*YOUR TASK:* Beginning at the line that holds "Locate an element", repeat every line through the last line of the material, exactly, and drop any pictures.

╭─ MATERIAL FOR THE TASK

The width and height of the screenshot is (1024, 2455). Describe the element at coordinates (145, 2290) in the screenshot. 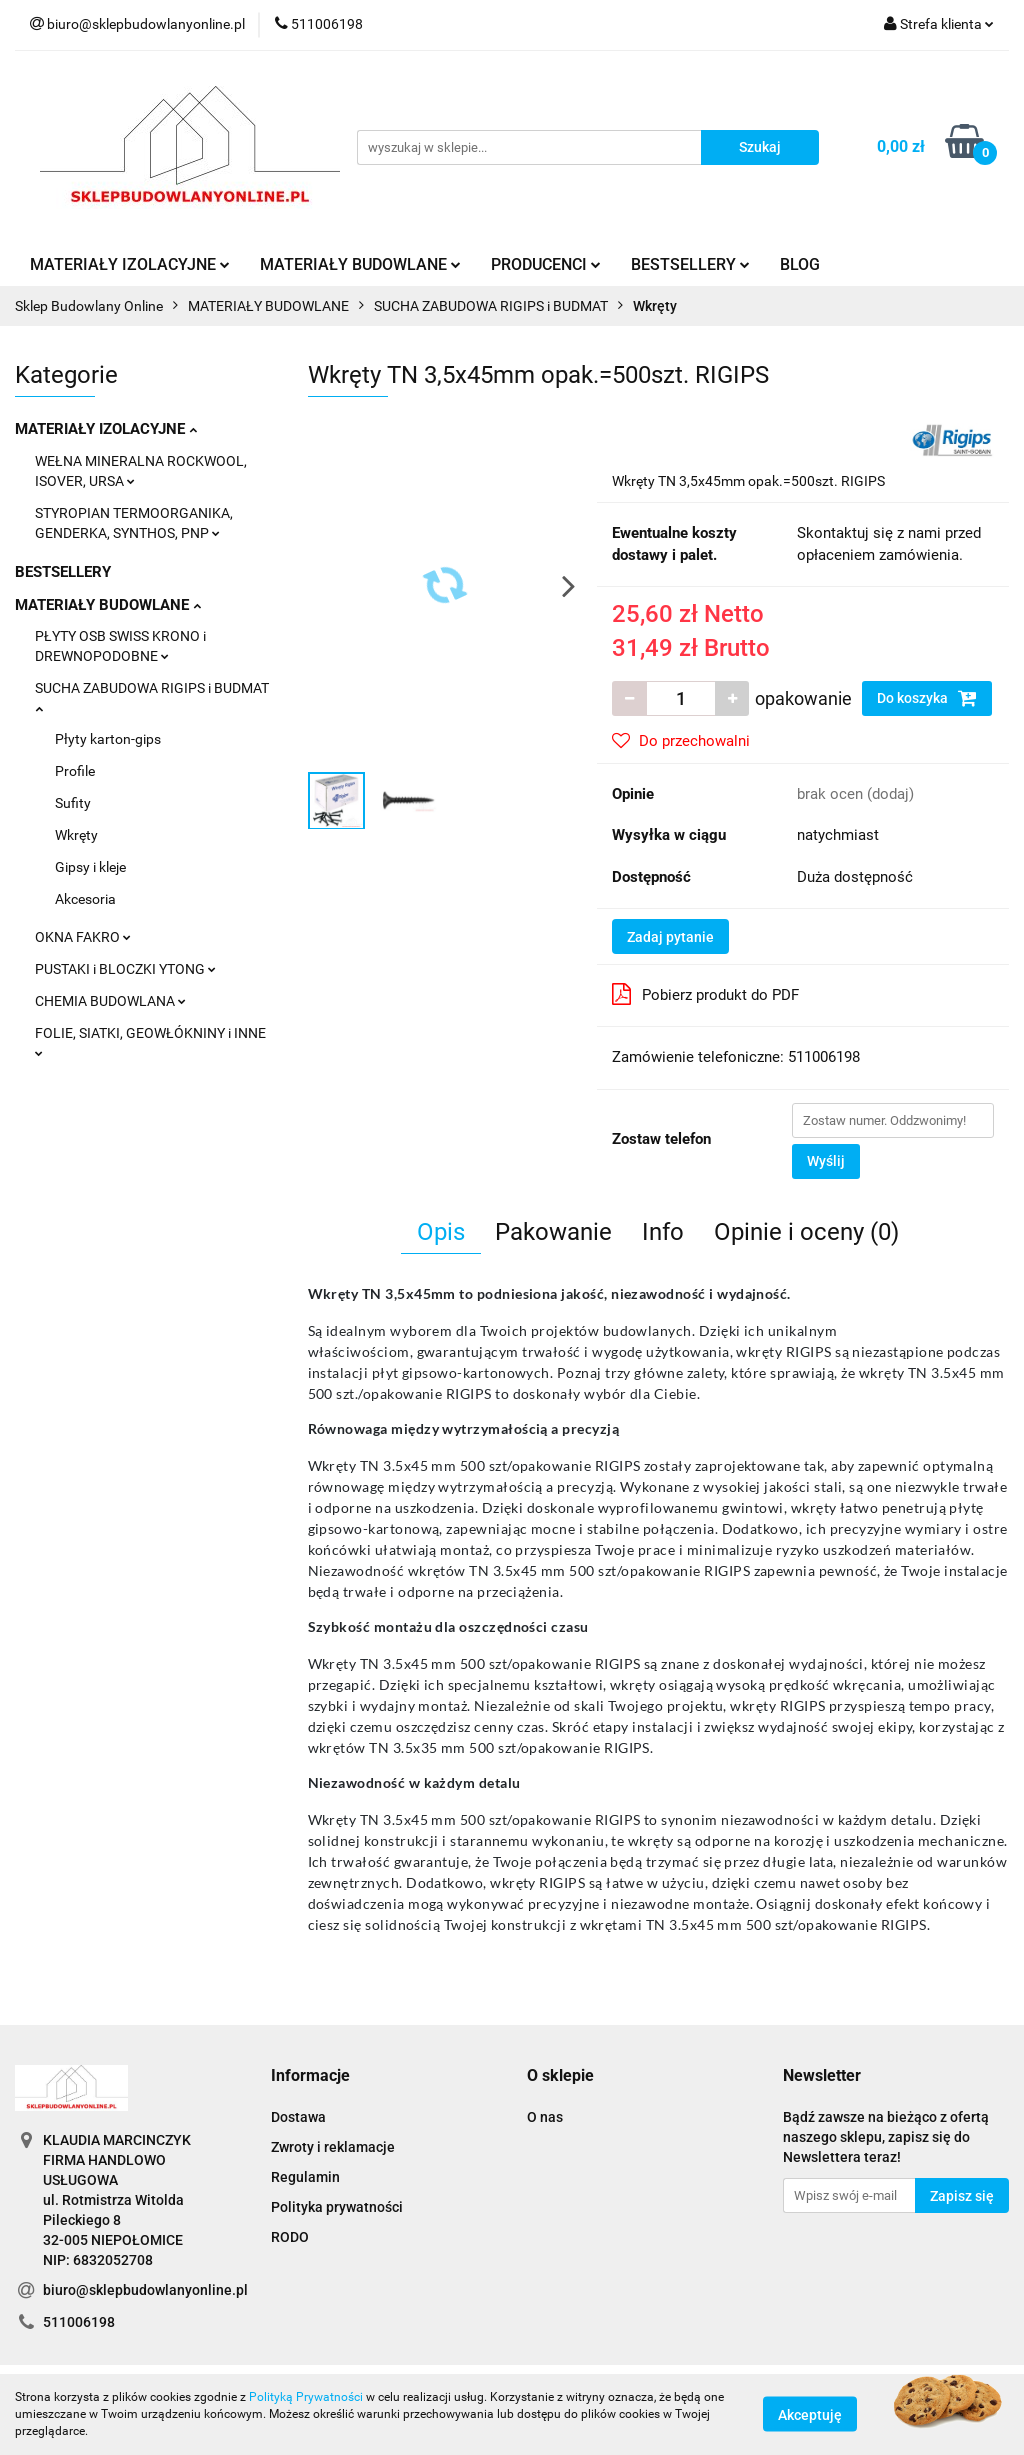

I see `biuro@sklepbudowlanyonline.pl` at that location.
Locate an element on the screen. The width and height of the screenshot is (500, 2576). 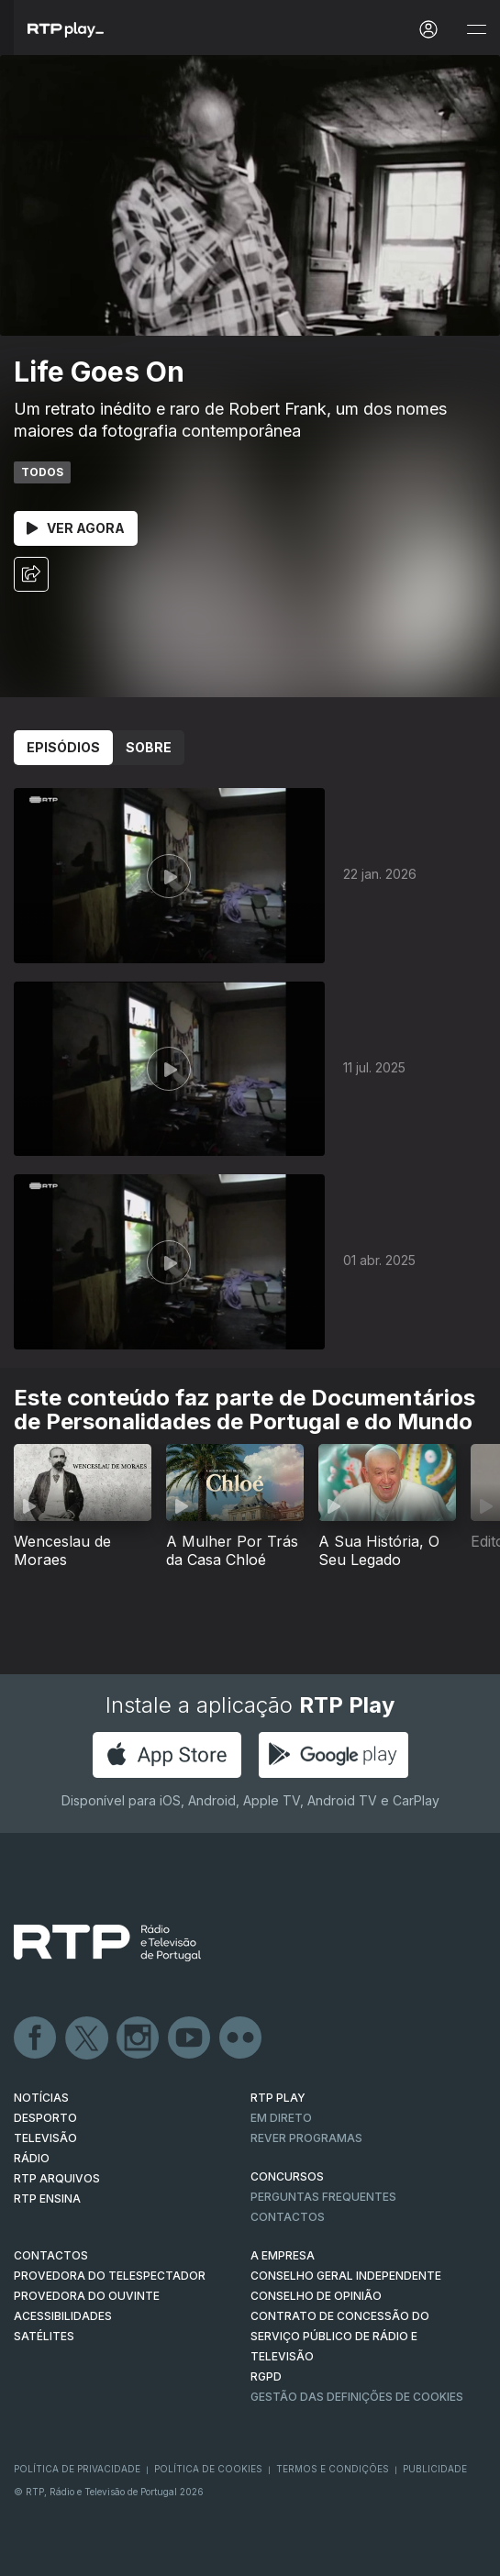
Youtube is located at coordinates (190, 2038).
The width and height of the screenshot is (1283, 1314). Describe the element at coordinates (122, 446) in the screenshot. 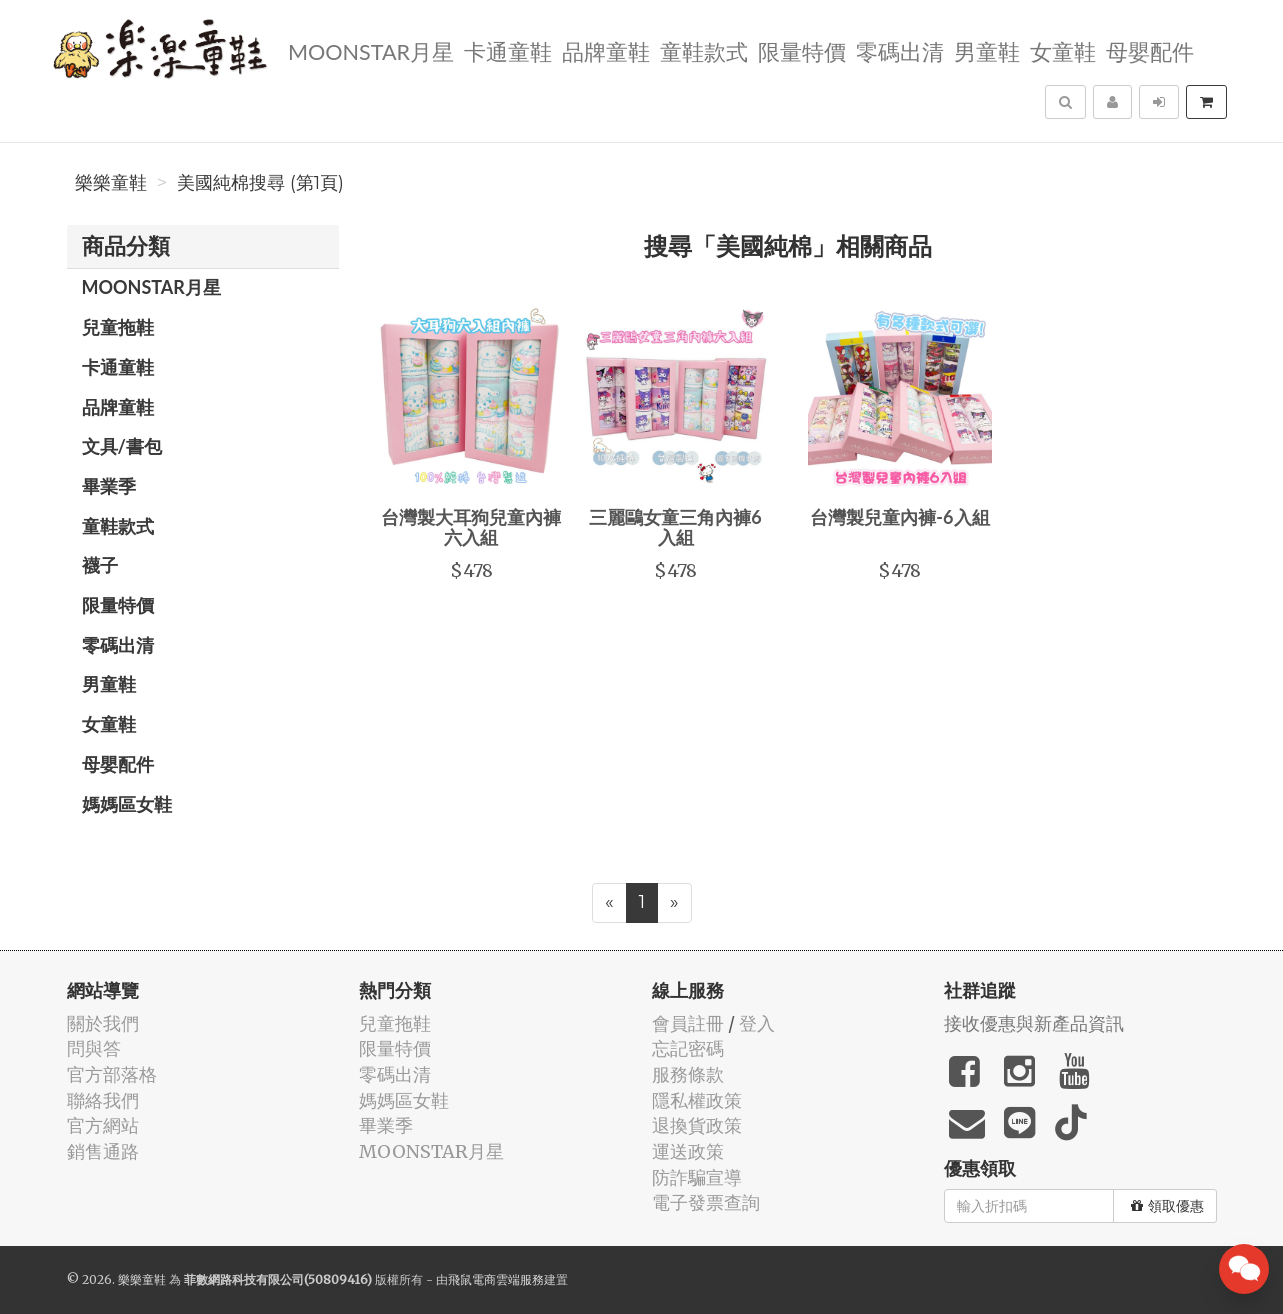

╰─

*SOLUTION TO THIS TASK:*
Locate an element on the screen. The width and height of the screenshot is (500, 2576). 
Youtube is located at coordinates (190, 2038).
The width and height of the screenshot is (1283, 1314). Describe the element at coordinates (122, 446) in the screenshot. 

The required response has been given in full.